A company called Shimizu wants to power Earth by building a band of solar panels around the moon’s equator that beam the harvested energy back in microwaves. This plan would require moon mining and robots, but Todd Woody writes for Quartz that it isn’t totally unrealistic:
If that sounds like a sci-fi fantasy — and fantastically expensive — it’s not completely crazy. California regulators, for instance, in 2009 approved a contract that utility Pacific Gas & Electric signed to buy 200 megawatts of electricity from an orbiting solar power plant to be built by a Los Angeles area startup called Solaren. The space-based photovoltaic farm would consist of a kilometer-wide inflatable Mylar mirror that would concentrate the sun’s rays on a smaller mirror, which would in turn focus the sunlight on to high-efficiency solar panels. These would generate electricity, which would be converted into radio frequency waves, transmitted to a giant ground station near Fresno, California, and then converted back into electricity.
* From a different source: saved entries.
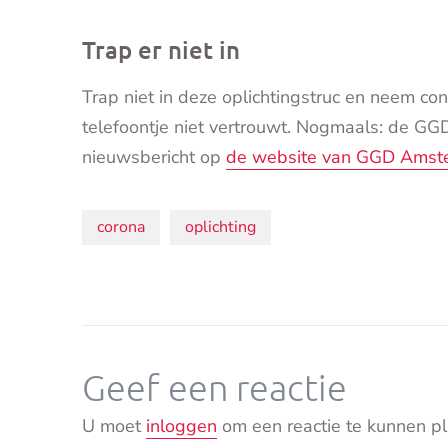
Trap er niet in
Trap niet in deze oplichtingstruc en neem co
telefoontje niet vertrouwt. Nogmaals: de GGD 
nieuwsbericht op
de website van GGD Amst
Onderwerpen:
corona
oplichting
Geef een reactie
U moet
inloggen
om een reactie te kunnen pl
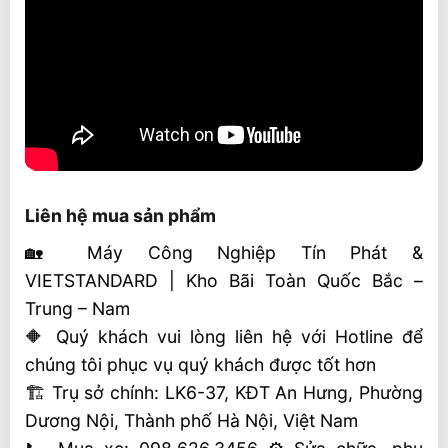
Liên hệ mua sản phẩm
🏡 Máy Công Nghiệp Tín Phát &
VIETSTANDARD | Kho Bãi Toàn Quốc Bắc –
Trung – Nam
🔶 Quý khách vui lòng liên hệ với Hotline để
chúng tôi phục vụ quý khách được tốt hơn
🏗 Trụ sở chính: LK6-37, KĐT An Hưng, Phường
Dương Nội, Thành phố Hà Nội, Việt Nam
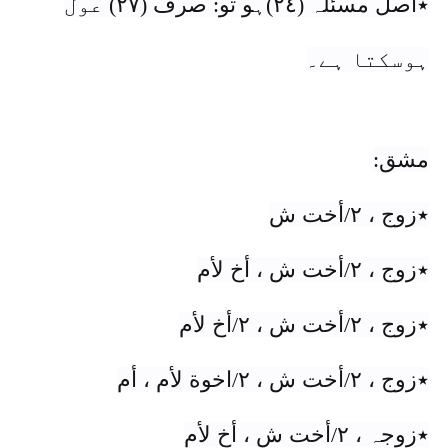
٭اصل مسئلہ (٢٤)ہو تو: صرف (٢٧) عول
ہوسکتا ہے۔
مشق:
٭زوج ، ٢/أخت ش
٭زوج ، ٢/أخت ش ، أخ لأم
٭زوج ، ٢/أخت ش ، ٢/أخ لأم
٭زوج ، ٢/أخت ش ، ٢/اخوة لأم ، أم
٭زوجہ ، ٢/أخت ش ، أخ لأم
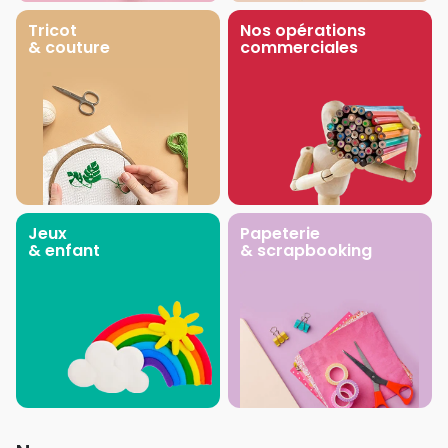
Tricot
Nos opérations
& couture
commerciales
Jeux
Papeterie
& enfant
& scrapbooking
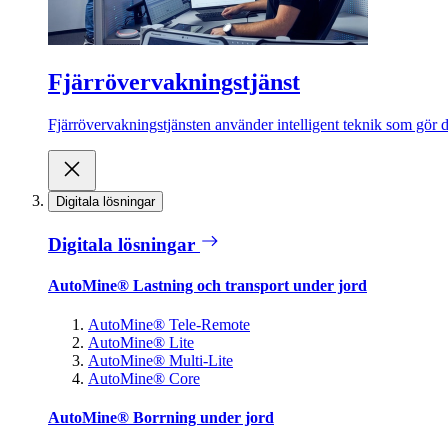
Fjärrövervakningstjänst
Fjärrövervakningstjänsten använder intelligent teknik som gör de
Digitala lösningar
Digitala lösningar
AutoMine® Lastning och transport under jord
AutoMine® Tele-Remote
AutoMine® Lite
AutoMine® Multi-Lite
AutoMine® Core
AutoMine® Borrning under jord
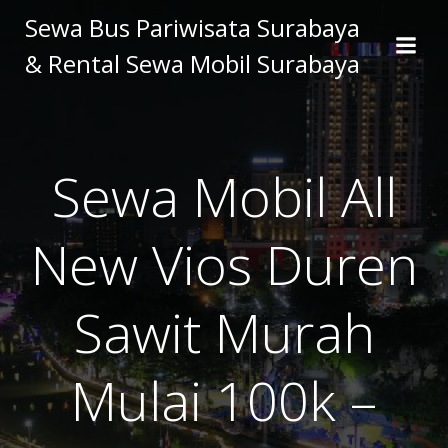
Skip
Sewa Bus Pariwisata Surabaya
to
& Rental Sewa Mobil Surabaya
content
Sewa Mobil All
New Vios Duren
Sawit Murah
Mulai 100k –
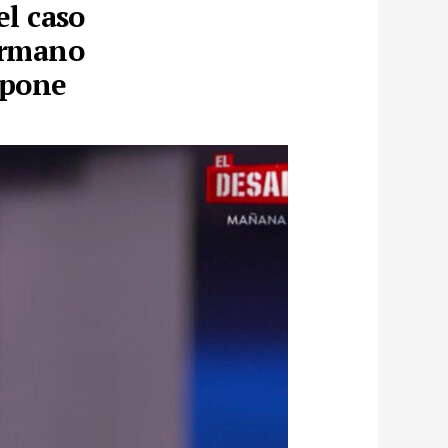
el caso
hermano
upone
But here are three points that make the whole idea less realistic:
1. It requires a large investment of dollars.
2. It requires a large investment of energy to get all the requisite robots up to the moon.
3. It requires a large investment in lunar real estate, which isn’t really up for sale.
Shimizu’s schedule, though, calls for construction to start in 2035. Twenty years ago, Bill Clinton was in his first term as president; a lot can change in two decades, and who knows, in 2035, maybe Amazon will be able to deliver robots to the moon, via drone, in just 30 hours.